§ To do
Determine how many lines of the listing below hold the string "Lagarde", then state that number alone.
Supplied material START
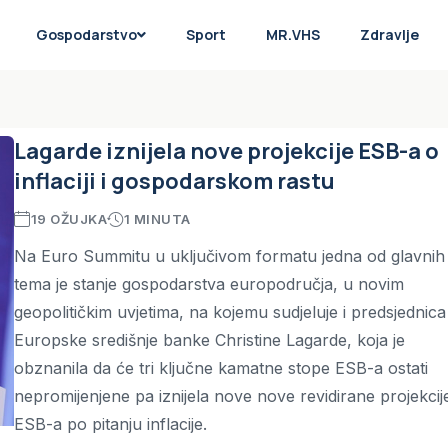
Gospodarstvo
Sport
MR.VHS
Zdravlje
Lagarde iznijela nove projekcije ESB-a o
inflaciji i gospodarskom rastu
19 OŽUJKA
1 MINUTA
Na Euro Summitu u uključivom formatu jedna od glavnih
tema je stanje gospodarstva europodručja, u novim
geopolitičkim uvjetima, na kojemu sudjeluje i predsjednica
Europske središnje banke Christine Lagarde, koja je
obznanila da će tri ključne kamatne stope ESB-a ostati
nepromijenjene pa iznijela nove nove revidirane projekcij
ESB-a po pitanju inflacije.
Supplied material END
§ Solution to this task
2